Peggy-Ann is a musical comedy with music by Richard Rodgers, lyrics by Lorenz Hart and book by Herbert Fields, based on the 1910 musical Tillie’s Nightmare by Edgar Smith.

Production[edit]

The musical opened on Broadway at the Vanderbilt Theatre on December 27, 1926 and closed on October 29, 1927, after 333 performances. It was produced by Lew Fields (Herbert's father) and Lyle D. Andrews. Staged by Robert Milton, with musical staging by Seymour Felix, it starred Helen Ford as Peggy-Ann, Lester Cole, Lulu McConnell, and Betty Starbuck.

The musical opened in the West End at Daly's Theatre on July 29, 1927 and ran for 130 performances. Directed by Lew Fields, Dorothy Dickson starred as Peggy-Ann.[1]

The musical was considered daring for its time: there was no opening chorus and no songs for the first 15 minutes.[1] The plot, told in one long dream, focuses on Peggy-Ann’s dream fantasies. She is the niece of the owner of a boarding house in New York and the fiancée of a local boy.

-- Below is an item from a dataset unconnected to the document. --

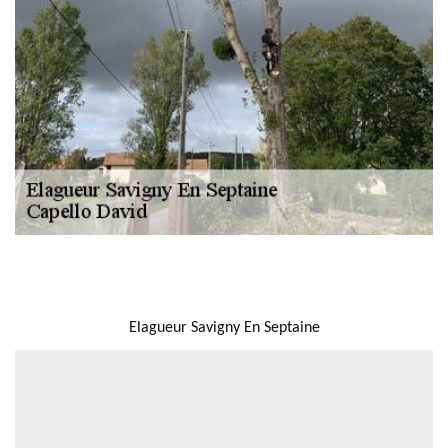
NOUS LOCALISER
Elagueur Savigny En Septaine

She escapes from a hum-drum life through dreams of herself as a wealthy adventuress, with a yacht and a husband.

Songs[edit]

  • "Hello"
  • "A Tree in the Park"
  • "Howdy Broadway" (Howdy to Broadway)
Act 1
  • "A Little Birdie Told Me So"
  • "Charming, Charming"
  • "Where’s That Rainbow?"
Act 2
  • "We Pirates from Weehawken"
  • "In His Arms"
  • "Chuck It!"
  • "I'm So Humble"
  • "Havana"
  • "Maybe It’s Me"
  • "Give This Little Girl a Hand"
  • "The Race (Peggy, Peggy)"

Critical response[edit]

The Time review praised the "Gilbertian satire, Broadway slapstick, attractive dancers... the charm of the music." However, according to Merle Secrest, none of the songs "stood the test of time", except, possibly, "Where’s That Rainbow?". This may be why, according to Armond and L. Marc Fields, Peggy-Ann is not remembered as one of the outstanding musicals of the 1920s.[2]

The New York Times reviewer wrote that the creators "have brought freshness and ideas to the musical-comedy field."[3]

References[edit]

  1. ^ a b Green, Stanley. Encyclopedia of the Musical Theatre (1980), Da Capo Press, ISBN 0-306-80113-2, p. 332
  2. ^ Secrest, Meryle. Somewhere for me:a biography of Richard Rodgers (2002), Hal Leonard Corporation, ISBN 1-55783-581-0, p. 94
  3. ^ Overview of Peggy-Ann lorenzhart.org, accessed April 8, 2009

External links[edit]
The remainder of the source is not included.